4. A decision on an audit of Ford's campaign donations is expected early in the new year.
As if the timing of a by-election isn't already complicated enough...
The masses may be willing to bite on the talking point that Rob was just trying to help the kids in his conflict of interest screw up, seeking donations from lobbyists doing business with the city for a good cause, as if that makes it okay. But it'll be more difficult to spin his taking campaign donations illegally from a holding company run by brother Doug if he's found to have contravened election finance laws.
The mayor has already tried to fend off the audit, dragging the matter through the courts to avoid a closer look at his election finances. When that started looking like he was protesting too much, he dropped his legal appeals. All of which is to say, it doesn't look like he has a strong case to make.
He's already hinted at a good faith defence, that if any mistakes were made in the filing of his campaign expenses, they were unintentional. Where have we heard that one before?
5. The conversation about Ford's political future has moved beyond his legal troubles.
Ford is not just an embarrassment. He's become a liability. The Economist has taken notice. Toronto's standing as a global city has taken a hit. The business classes have been called out, the Ford-friendly (mostly) Globe giving the very "elites" the mayor and his boys despise, that Richard Florida cat, space in its pages to make the case for a future Toronto without the bellicose mayor.

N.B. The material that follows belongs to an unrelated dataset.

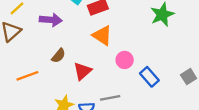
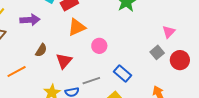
orange triangle: (102, 35) -> (77, 27), turned -48
blue rectangle: (149, 77) -> (123, 73), moved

Even Fords friends on the right want him gone. Ford's damaged more than his rep. He's right up there with Harris when it comes to irreparable harm he's done to the Conservative cause in Toronto.
We've reached the tipping point. He's breached the public trust. And that's a firing offence. The only ones who seem to be in denial about that are his friends at the Sun trying to ramp up that anti-union sentiment that worked for Ford last time, and a couple of columnists at the Post whose boss happens to be pushing a Toronto casino.